(Transcribed page contents)
────────

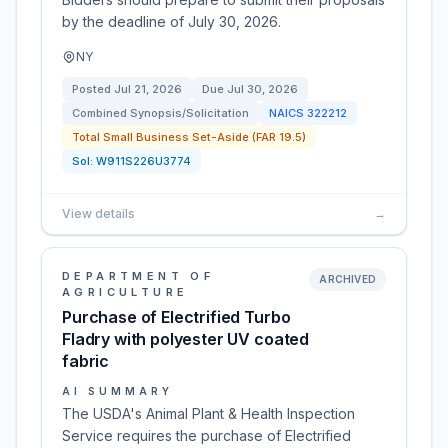
by the deadline of July 30, 2026.
NY
Posted
Jul 21, 2026
Due
Jul 30, 2026
Combined Synopsis/Solicitation
NAICS
322212
Total Small Business Set-Aside (FAR 19.5)
Sol:
W911S226U3774
View details
→
DEPARTMENT OF
ARCHIVED
AGRICULTURE
Purchase of Electrified Turbo
Fladry with polyester UV coated
fabric
AI SUMMARY
The USDA's Animal Plant & Health Inspection
Service requires the purchase of Electrified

────────

## EXERCISE OBJECTIVE
Please repeat the entries above exactly, leaving out any pictures.

## EXPECTED ANSWER
by the deadline of July 30, 2026.
NY
Posted
Jul 21, 2026
Due
Jul 30, 2026
Combined Synopsis/Solicitation
NAICS
322212
Total Small Business Set-Aside (FAR 19.5)
Sol:
W911S226U3774
View details
→
DEPARTMENT OF
ARCHIVED
AGRICULTURE
Purchase of Electrified Turbo
Fladry with polyester UV coated
fabric
AI SUMMARY
The USDA's Animal Plant & Health Inspection
Service requires the purchase of Electrified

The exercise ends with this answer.